Abstract
This cohort study assesses the association of cumulative smoking exposure, as measured by pack-years, with outcomes of patients with coronavirus disease 2019.
There is limited and contradictory evidence on the association of smoking status with adverse outcomes of severe acute respiratory syndrome coronavirus 2 infection.1,2,3 Furthermore, current smoking status does not encompass the cumulative effect of smoking. To our knowledge, no studies have assessed the cumulative effect of smoking over time, as measured by pack-years, though a single study of coronavirus disease 2019 (COVID-19) in a small cohort of 102 patients with lung cancer found that the patients with severe outcomes had a higher average pack-year history (30 vs 20 years).4 We hypothesize that there is an adverse association of cumulative smoking exposure, as measured by pack-years, with outcomes of patients with COVID-19.
Methods
The Cleveland Clinic initiated a COVID-19 registry starting on March 8, 2020, that includes all patients tested for COVID-19 within the Cleveland Clinic Health system in Ohio and Florida. Basic demographic information was collected during testing, including age, height, weight, self-reported gender, self-reported race, and select comorbidities. Additional data on comorbidities, medications, and outcomes were extracted from patient electronic medical records.5 The Cleveland Clinic Institutional Review Board approved this study and waived the need for patient informed consent owing to use of deidentified database information on study participants.
Adults who tested positive for COVID-19 between March 8, 2020, and August 25, 2020, and who had full smoking information recorded were included in the cohort. We classified patients based on their cumulative recorded smoking exposure. Those who reported that they were never smokers were compared with patients reporting 0 to 10 pack-years, 10 to 30 pack-years, and more than 30 pack-years. Demographic differences between these groups and previous literature on the risk factors of adverse COVID-19 outcomes informed the study modeling.1,3,5,6 We used multivariable logistic regression models to determine the odds ratio for hospitalization given a positive test, admission to the intensive care unit given hospitalization, and death given a positive COVID-19 test for each pack-year cohort compared with never smokers. Regression models were run unadjusted, adjusted for identified confounders (age, race, and gender) and adjusted for mediators (adding coronary artery disease, hypertension, chronic obstructive pulmonary disease, diabetes, use of angiotensin receptor blockers, and use of oral or inhaled corticosteroids).

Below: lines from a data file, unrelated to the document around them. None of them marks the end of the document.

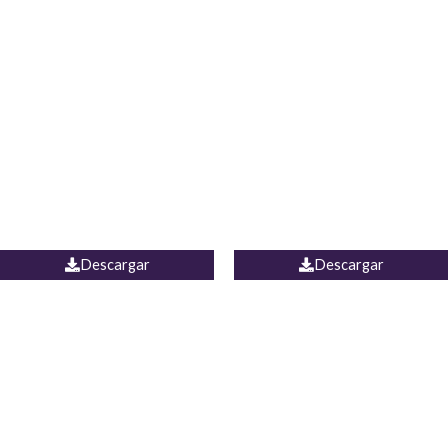
Blusa Lucumi
Jean Caicedo
Descargar
Descargar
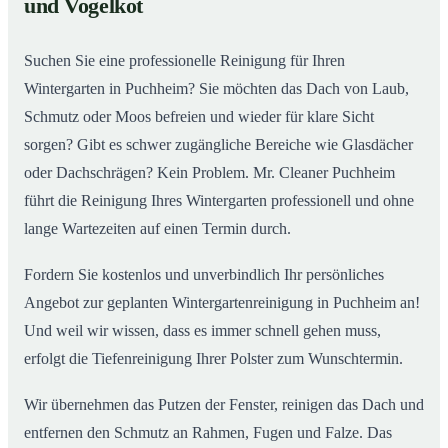
und Vogelkot
Wintergarten in Puchheim ab
Suchen Sie eine professionelle Reinigung für Ihren
Wintergarten in Puchheim? Sie möchten das Dach von Laub,
Schmutz oder Moos befreien und wieder für klare Sicht
sorgen? Gibt es schwer zugängliche Bereiche wie Glasdächer
oder Dachschrägen? Kein Problem. Mr. Cleaner Puchheim
führt die Reinigung Ihres Wintergarten professionell und ohne
lange Wartezeiten auf einen Termin durch.
Fordern Sie kostenlos und unverbindlich Ihr persönliches
Angebot zur geplanten Wintergartenreinigung in Puchheim an!
Und weil wir wissen, dass es immer schnell gehen muss,
erfolgt die Tiefenreinigung Ihrer Polster zum Wunschtermin.
Wir übernehmen das Putzen der Fenster, reinigen das Dach und
entfernen den Schmutz an Rahmen, Fugen und Falze. Das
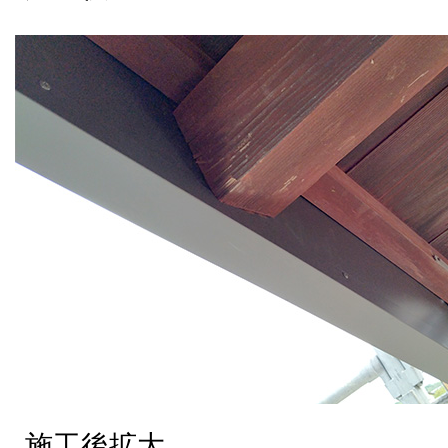
施工後拡大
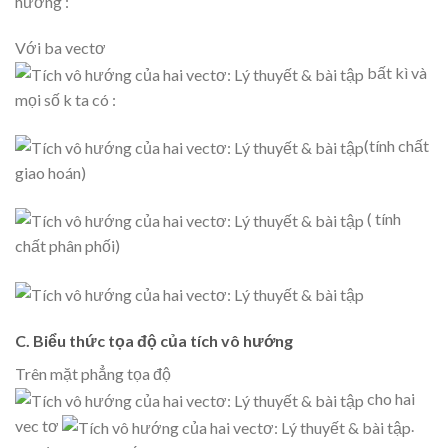
hướng :
Với ba vectơ
bất kì và
mọi số k ta có :
(tính chất
giao hoán)
( tính
chất phân phối)
C. Biểu thức tọa độ của tích vô hướng
Trên mặt phẳng tọa độ
cho hai
vec tơ
.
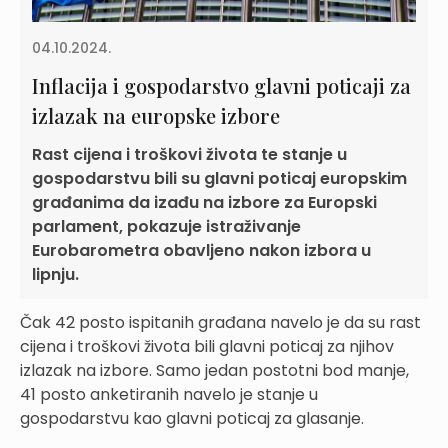
04.10.2024.
Inflacija i gospodarstvo glavni poticaji za
izlazak na europske izbore
Rast cijena i troškovi života te stanje u
gospodarstvu bili su glavni poticaj europskim
građanima da izađu na izbore za Europski
parlament, pokazuje istraživanje
Eurobarometra obavljeno nakon izbora u
lipnju.
Čak 42 posto ispitanih građana navelo je da su rast
cijena i troškovi života bili glavni poticaj za njihov
izlazak na izbore. Samo jedan postotni bod manje,
41 posto anketiranih navelo je stanje u
gospodarstvu kao glavni poticaj za glasanje.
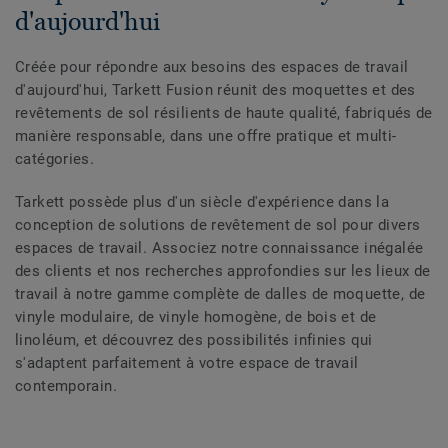
d'aujourd'hui
Créée pour répondre aux besoins des espaces de travail
d'aujourd'hui, Tarkett Fusion réunit des moquettes et des
revêtements de sol résilients de haute qualité, fabriqués de
manière responsable, dans une offre pratique et multi-
catégories.
Tarkett possède plus d'un siècle d'expérience dans la
conception de solutions de revêtement de sol pour divers
espaces de travail. Associez notre connaissance inégalée
des clients et nos recherches approfondies sur les lieux de
travail à notre gamme complète de dalles de moquette, de
vinyle modulaire, de vinyle homogène, de bois et de
linoléum, et découvrez des possibilités infinies qui
s'adaptent parfaitement à votre espace de travail
contemporain.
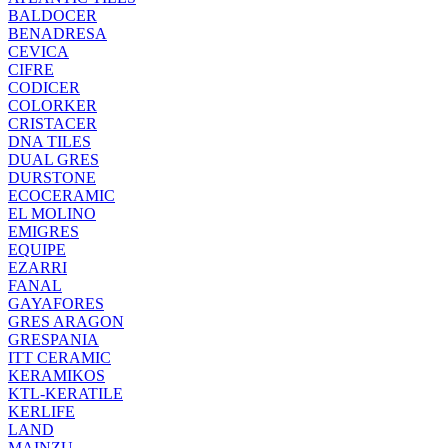
BALDOCER
BENADRESA
CEVICA
CIFRE
CODICER
COLORKER
CRISTACER
DNA TILES
DUAL GRES
DURSTONE
ECOCERAMIC
EL MOLINO
EMIGRES
EQUIPE
EZARRI
FANAL
GAYAFORES
GRES ARAGON
GRESPANIA
ITT CERAMIC
KERAMIKOS
KTL-KERATILE
KERLIFE
LAND
MAINZU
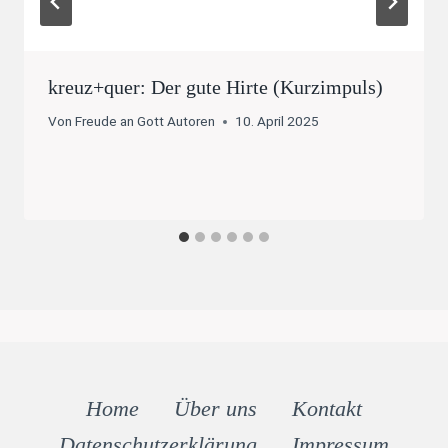
kreuz+quer: Der gute Hirte (Kurzimpuls)
Von
Freude an Gott Autoren
10. April 2025
Home
Über uns
Kontakt
Datenschutz­erklärung
Impressum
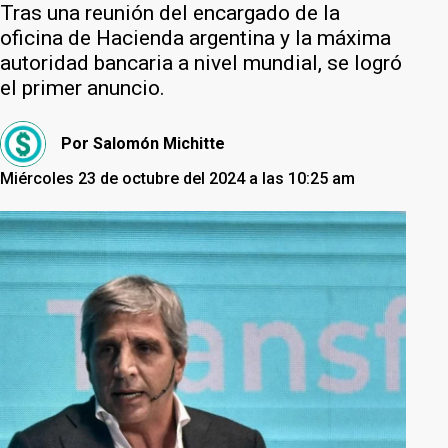
Tras una reunión del encargado de la
oficina de Hacienda argentina y la máxima
autoridad bancaria a nivel mundial, se logró
el primer anuncio.
Por
Salomón Michitte
Miércoles 23 de octubre del 2024 a las 10:25 am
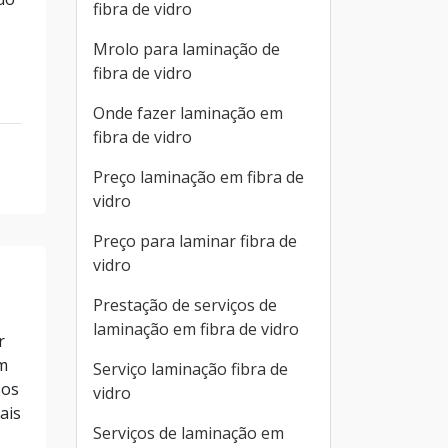
fibra de vidro
Mrolo para laminação de
fibra de vidro
Onde fazer laminação em
fibra de vidro
Preço laminação em fibra de
vidro
Preço para laminar fibra de
vidro
Prestação de serviços de
laminação em fibra de vidro
r
m
Serviço laminação fibra de
sos
vidro
ais
Serviços de laminação em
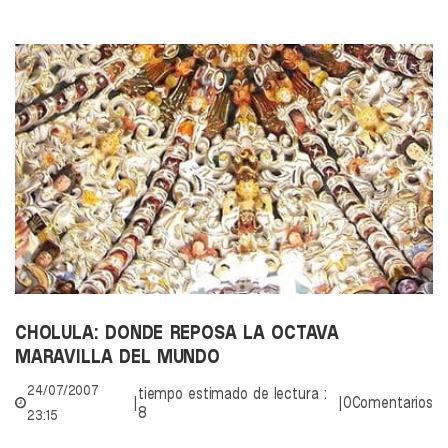
CHOLULA: DONDE REPOSA LA OCTAVA
MARAVILLA DEL MUNDO
24/07/2007
tiempo estimado de lectura :
|
|
0Comentarios
8
23:15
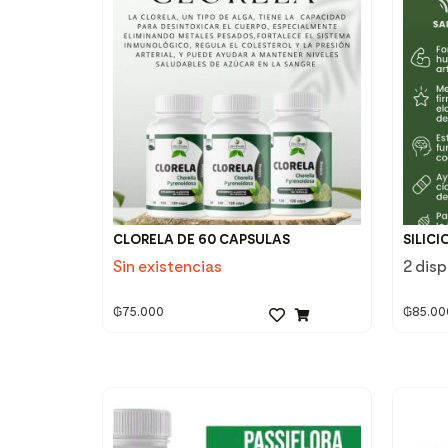
CLORELA DE 60 CAPSULAS
SILIC
Sin existencias
2 dis
₲
75.000
₲
85.00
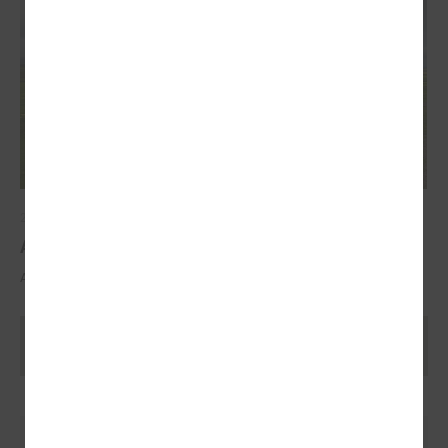
2025. gada 29. oktobris
ALTUM atbalsts mājokļa iegādei reģionos
ALTUM atbalsts mājokļa iegādei reģionos
Ielādēt vecākus rakstus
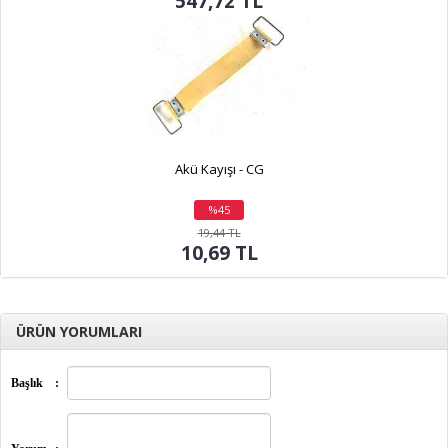
547,72 TL
Akü Kayışı - CG
%45
indirim
19,44 TL
10,69 TL
ÜRÜN YORUMLARI
Başlık
:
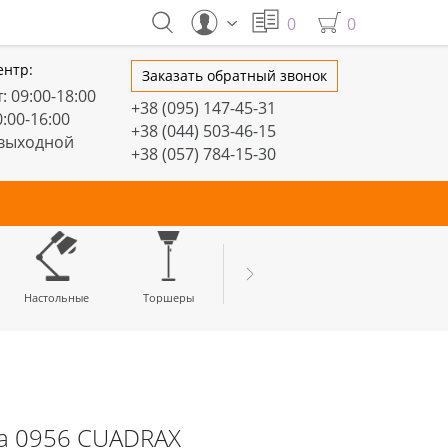
0
0
ентр:
Заказать обратный звонок
: 09:00-18:00
+38 (095) 147-45-31
0:00-16:00
+38 (044) 503-46-15
 выходной
+38 (057) 784-15-30
тивные
Настольные
Торшеры
LED профили
a 0956 CUADRAX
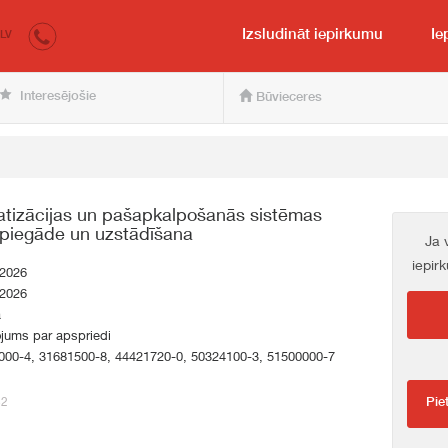
irkumi.lv
pircējam un pārdevējam
Izsludināt iepirkumu
Ie
LV
Interesējošie
Būvieceres
atizācijas un pašapkalpošanās sistēmas
 piegāde un uzstādīšana
Ja 
iepir
.2026
.2026
a
jums par apspriedi
000-4, 31681500-8, 44421720-0, 50324100-3, 51500000-7
32
Pie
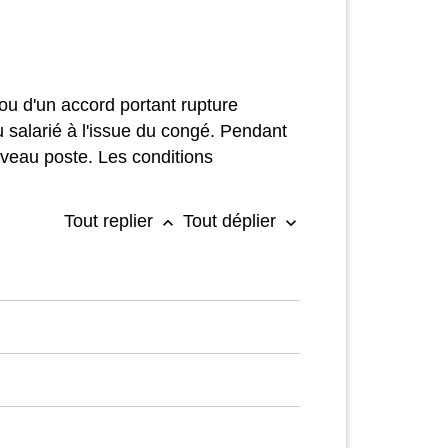
ou d'un accord portant rupture
u salarié à l'issue du congé. Pendant
uveau poste. Les conditions
Tout replier
Tout déplier
keyboard_arrow_up
keyboard_arrow_down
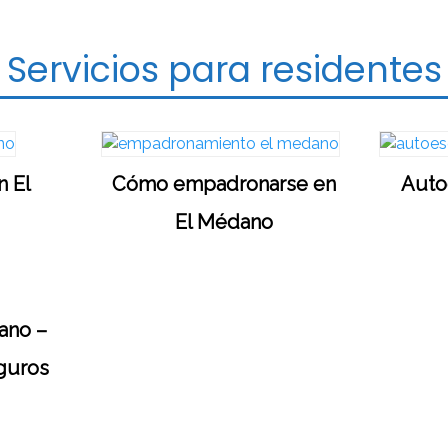
Servicios para residentes
n El
Cómo empadronarse en
Auto
El Médano
ano –
guros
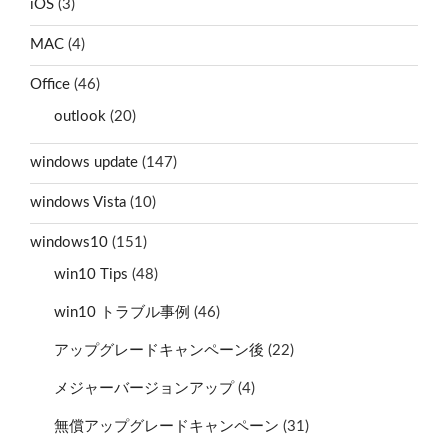
iOS
(3)
MAC
(4)
Office
(46)
outlook
(20)
windows update
(147)
windows Vista
(10)
windows10
(151)
win10 Tips
(48)
win10 トラブル事例
(46)
アップグレードキャンペーン後
(22)
メジャーバージョンアップ
(4)
無償アップグレードキャンペーン
(31)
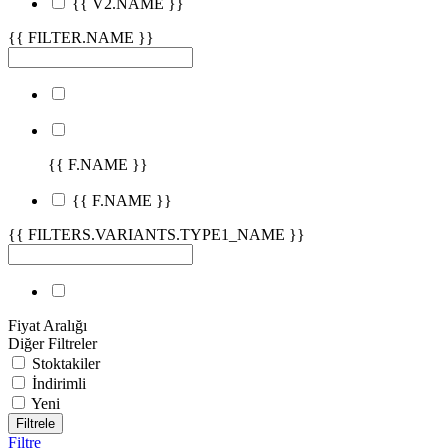
{{ V2.NAME }}
{{ FILTER.NAME }}
{{ F.NAME }}
{{ F.NAME }}
{{ FILTERS.VARIANTS.TYPE1_NAME }}
Fiyat Aralığı
Diğer Filtreler
Stoktakiler
İndirimli
Yeni
Filtrele
Filtre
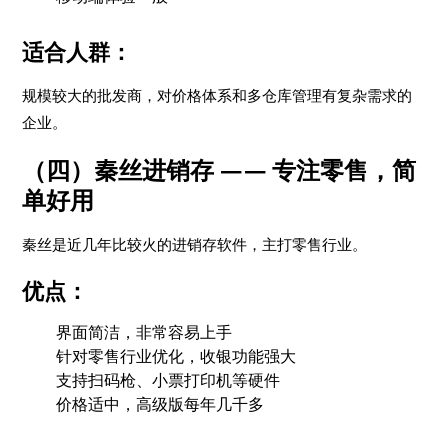
适合人群：
规模较大的批发商，对价格体系和多仓库管理有复杂需求的
企业。
（四）秦丝进销存 —— 专注零售，简
单好用
秦丝是近几年比较火的进销存软件，主打零售行业。
优点：
界面简洁，非常容易上手
针对零售行业优化，收银功能强大
支持扫码枪、小票打印机等硬件
价格适中，高级版每年几千多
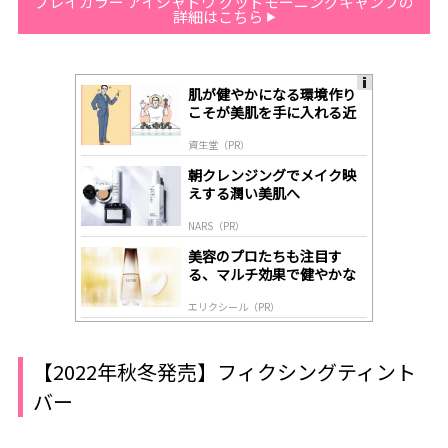
プレイカラー アイシャドウ グッドモーニングキャンプの
詳細はこちら
肌が健やかになる環境作り
A
こそが美肌を手に入れる近
ds
道
by
資生堂（PR）
lo
gl
朝クレンジングでメイク映
y
えする潤い美肌へ
NARS（PR）
美容のプロたちも注目す
る、マルチ効果で健やかな
肌へ導く高機能美容液
エリクシール（PR）
【2022年秋冬発売】フィクシングティント
バー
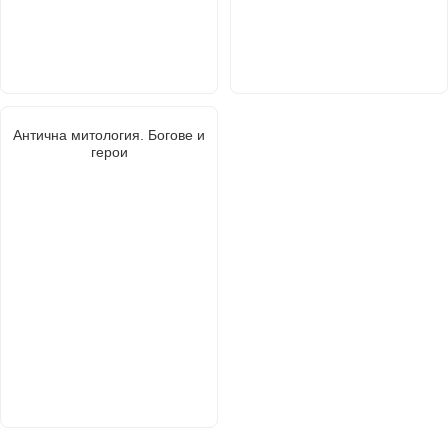
Антична митология. Богове и
герои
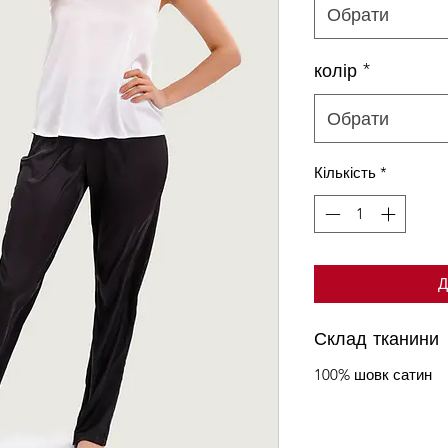
Обрати
колір
*
Обрати
Кількість
*
Д
Склад тканини
100% шовк сатин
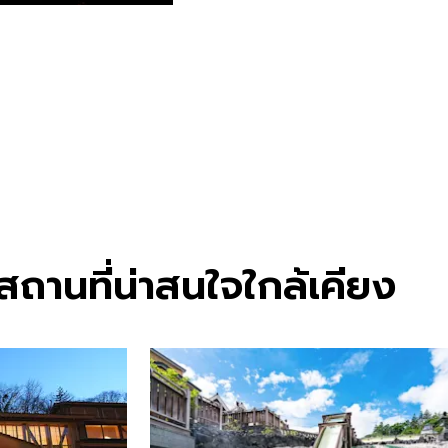
ถานที่น่าสนใจใกล้เคียง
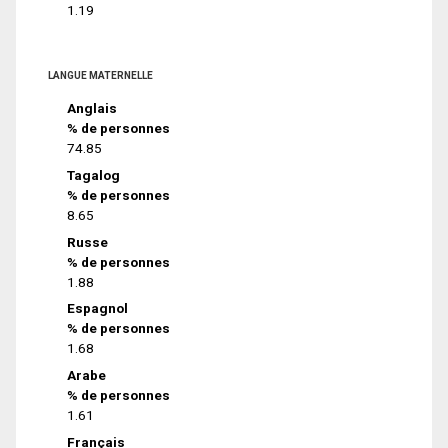
1.19
LANGUE MATERNELLE
Anglais
% de personnes
74.85
Tagalog
% de personnes
8.65
Russe
% de personnes
1.88
Espagnol
% de personnes
1.68
Arabe
% de personnes
1.61
Français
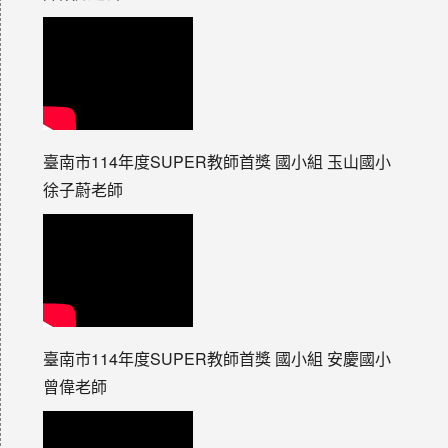
臺南市114年度SUPER教師首獎 國小組 玉山國小
徐子蔚老師
臺南市114年度SUPER教師首獎 國小組 安慶國小
曾偉老師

We used likelihood ratio tests to determine whether a given covariate would remain in the model.
Results
Of the 7102 patients included in the cohort, 6020 (84.8%) were never smokers, 172 (2.4%) were current smokers, and 910 (12.8%) were former smokers. All demographics are summarized in Table 1, and the results of logistic regression analyses are summarized in Table 2. The findings showed a dose-response association between pack-years and adverse COVID-19 outcomes. Patients who smoked more than 30 pack-years had a 2.25 times higher odds of hospitalization (95% CI, 1.76-2.88), and these heavy smokers were 1.89 times more likely to die following a COVID-19 diagnosis (95% CI, 1.29-2.76) when compared with never smokers. The association between cumulative smoking and adverse COVID-19 outcomes is likely mediated in part by comorbidities. The odds ratios for all adverse outcomes were attenuated in the mediation models. There was no evidence of effect modification by smoking status; similar odds ratios were seen in both current and former smokers.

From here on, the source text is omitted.